── THE DATA

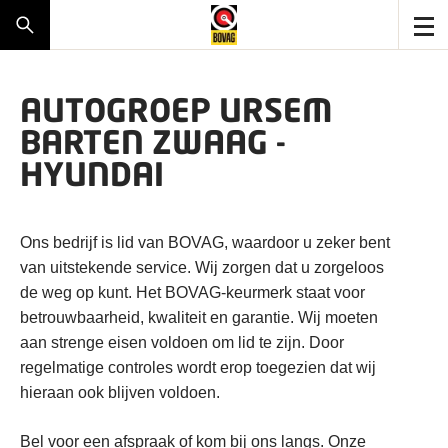
AUTOGROEP URSEM
BARTEN ZWAAG -
HYUNDAI
Ons bedrijf is lid van BOVAG, waardoor u zeker bent
van uitstekende service. Wij zorgen dat u zorgeloos
de weg op kunt. Het BOVAG-keurmerk staat voor
betrouwbaarheid, kwaliteit en garantie. Wij moeten
aan strenge eisen voldoen om lid te zijn. Door
regelmatige controles wordt erop toegezien dat wij
hieraan ook blijven voldoen.
Bel voor een afspraak of kom bij ons langs. Onze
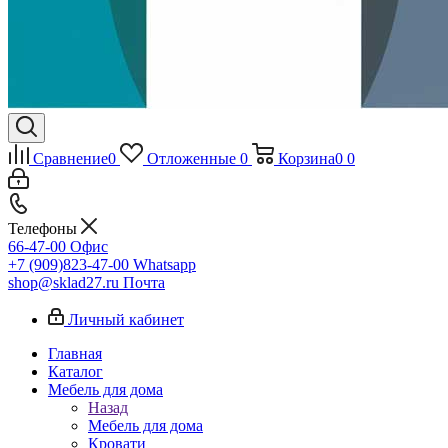
Сравнение
0
Отложенные
0
Корзина
0
0
Телефоны
66-47-00
Офис
+7 (909)823-47-00
Whatsapp
shop@sklad27.ru
Почта
Личный кабинет
Главная
Каталог
Мебель для дома
Назад
Мебель для дома
Кровати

────

▸ AIM OF THE TASK: Omit the pictures. Repeat the rest of the data exactly.

▸ EXERCISE SOLUTION:
AUTOGROEP URSEM
BARTEN ZWAAG -
HYUNDAI
Ons bedrijf is lid van BOVAG, waardoor u zeker bent
van uitstekende service. Wij zorgen dat u zorgeloos
de weg op kunt. Het BOVAG-keurmerk staat voor
betrouwbaarheid, kwaliteit en garantie. Wij moeten
aan strenge eisen voldoen om lid te zijn. Door
regelmatige controles wordt erop toegezien dat wij
hieraan ook blijven voldoen.
Bel voor een afspraak of kom bij ons langs. Onze
Сравнение
0
Отложенные
0
Корзина
0
0
Телефоны
66-47-00
Офис
+7 (909)823-47-00
Whatsapp
shop@sklad27.ru
Почта
Личный кабинет
Главная
Каталог
Мебель для дома
Назад
Мебель для дома
Кровати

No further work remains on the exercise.